Patients had confidence in folk practices and, even if they didn’t actually cure disease, many of these practices inflicted less harm than the bleeding and purging that dominated treatments by early doctors. But as scientific understanding advanced, licensed medical practitioners abandoned ineffective, dangerous treatments. Beginning in the 19th century, physicians formed associations to enhance education and professional standards, and unscientific approaches lost credibility.
When public health came first
Today, absent a crisis like the current pandemic, public health often operates at the edge of popular awareness as it serves those without health insurance and enforces sanitary standards in the public realm.
Eighteenth-century public health, however, was quite visible as the only line of defense against repeated outbreaks fueled by crowded, filthy streets, contaminated water, disease-bearing pests, and unknown maladies arriving on each ship.
Public-health leaders applied available techniques, not all of them successful. Quarantining ill travelers helped; burning noxious smudge pots to “cleanse” disease-ridden air did not. Nevertheless, Higgins writes, “public health and public medicine reduced morbidity and mortality in the state long before effective treatments were developed for most diseases.”
Cities and large towns formed health boards, but rural areas lacked oversight until a statewide board was created, a measure delayed by politicians and unscientific practitioners. The former feared committing tax dollars, and the latter saw a challenge to their livelihoods. Typhoid outbreaks in northeastern and western Pennsylvania finally decided the question. A state board was created in 1886, and in 1905 was replaced with a stronger state department of health.
Women in medicine
For much of the past three centuries, the most familiar care provider was a midwife. Experienced midwives handled much more than childbirth, Higgins explains, and likely were more skilled than the average country doctor. This made midwives a valuable resource for poor families, and a threat to physicians struggling to establish their profession.
Most medical schools, meanwhile, excluded women. One exception was the Women’s Medical College of Pennsylvania, founded in 1850. Known for its educational rigor, it accepted students of any class or race. But for the most part, women determined to practice medicine were shunted into midwifery or nursing. Nursing programs and hospitals multiplied after the Civil War, and increasing ranks of nurses expanded care as they worked in physicians' offices, schools, the community, and public-health organizations. In the face of disease for which answers did not yet exist, nurses offered practical care that improved conditions for patients.
The more things change
The déjà-vu quality of Health of the Commonwealth goes beyond the current pandemic. The book recounts ostracism of immigrants, blamed for causing outbreaks. It demonstrates that care quality and access has always depended on status and location. It reveals resistance to inoculation—for smallpox, a precaution George Washington ordered for soldiers at Valley Forge. And it reports a 19th-century backlash to recording vital statistics, because patients felt it reduced them to numbers, diminishing their relationship with physicians. From age to age, medical science changes, but people don’t.
Image description: The cover of the book The Health of the Commonwealth, by James E. Higgins.

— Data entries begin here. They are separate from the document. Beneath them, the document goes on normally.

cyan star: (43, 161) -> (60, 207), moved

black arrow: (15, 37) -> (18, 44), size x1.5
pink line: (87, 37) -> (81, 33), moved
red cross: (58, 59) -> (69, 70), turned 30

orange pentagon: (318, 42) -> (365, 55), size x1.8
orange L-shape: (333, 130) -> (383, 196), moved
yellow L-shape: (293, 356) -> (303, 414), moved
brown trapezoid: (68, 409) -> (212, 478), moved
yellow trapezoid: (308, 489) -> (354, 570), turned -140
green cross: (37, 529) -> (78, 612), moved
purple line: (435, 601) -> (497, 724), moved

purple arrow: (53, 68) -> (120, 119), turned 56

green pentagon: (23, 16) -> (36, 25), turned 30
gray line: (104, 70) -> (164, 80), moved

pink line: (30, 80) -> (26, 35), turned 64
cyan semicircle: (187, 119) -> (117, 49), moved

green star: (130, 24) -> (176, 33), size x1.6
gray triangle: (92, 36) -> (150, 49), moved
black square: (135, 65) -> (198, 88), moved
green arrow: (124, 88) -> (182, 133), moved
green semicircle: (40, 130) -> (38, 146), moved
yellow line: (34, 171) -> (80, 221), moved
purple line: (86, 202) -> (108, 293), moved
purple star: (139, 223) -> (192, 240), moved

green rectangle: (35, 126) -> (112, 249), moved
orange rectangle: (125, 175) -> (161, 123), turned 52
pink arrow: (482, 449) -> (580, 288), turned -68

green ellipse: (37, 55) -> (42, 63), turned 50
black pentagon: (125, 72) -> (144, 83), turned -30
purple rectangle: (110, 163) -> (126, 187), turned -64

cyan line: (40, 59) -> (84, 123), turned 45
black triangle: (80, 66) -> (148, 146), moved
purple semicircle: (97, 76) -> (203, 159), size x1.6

It has an old sepia-toned photo of men wearing white facemasks while carrying a wooden coffin through a field.
Image description: A black-and-white photo from 1900 showing a group of ten young women nurses posed in two rows. They wear white pinafores and gauzy-looking frilled hats.
What, When, Where
The Health of the Commonwealth: A Brief History of Medicine, Public Health, and Disease in Pennsylvania. By James E. Higgins. Philadelphia: Temple University Press in partnership with The Pennsylvania Historical Association, October 20, 2020. 138 pages, softcover; $19.95. Find it at Temple University Press.